= Philip Llewellin =

Philip "Phil" Llewellin (23 October 1940 – 1 July 2005) was a British journalist and writer. Born in Oswestry, Shropshire, he was educated at Oswestry School and Wycliffe College, Gloucestershire.

==Career==
After a brief career in insurance, he started in journalism on the Oswestry and Border Counties Advertizer, and later moved to the Shrewsbury Chronicle.

In 1969 he became a freelance writer and one of his first commissions was an article on the musician and actor Tommy Steele for The Observer magazine. His work was eclectic and in the 1970s he contributed to a series of travel guidebooks which built upon his wide-ranging knowledge of the UK and made good use of his love of Wales.

But in time his work focussed increasingly on his passion for cars and motoring. From the late 1960s until his death he worked for a large number of publications in the UK and abroad, including The Observer, Car Magazine, the Daily Telegraph, Truck magazine, The Independent, Car & Driver, and Automobile Magazine.

Although, superficially, most of his writing was about cars it often also touched on aspects of military history, travel and engineering (he was an admirer of Isambard Kingdom Brunel and Thomas Telford). His writing was also noted for its humour.

A collection of his writing, The Road to Muckle Flugga, was published in 2004. In his foreword, Jeremy Clarkson, the journalist and former presenter of BBC Television's Top Gear, wrote "Phil realized that cars were dull. It was what you did with them that mattered."

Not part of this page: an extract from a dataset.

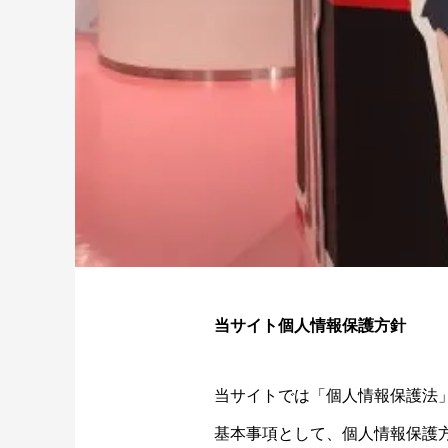
当サイト個人情報保護方針
当サイトでは「個人情報保護法
基本事項として、個人情報保護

He was a long-standing member of the Guild of Motoring Writers which has set up an annual Student of the Year award in his memory. Phil was also a member of the Midland Group of Motoring Writers, which has established an annual award in his memory. It asks young writers, aged between 10 and 16, to imagine a journey and the car they would make it in. The prize is £1,000 worth of travel vouchers, a visit to the Aston Martin factory at Gaydon (and passenger ride in one of the cars) and a week's loan of a new Audi to the winner's parents.

He died of a heart attack in 2005 whilst on holiday in Croatia. In a reader's obituary published in The Guardian, Frank Page (motoring journalist), described Phil Llewellin as "one of the best motoring writers, if not the best, of the past four decades."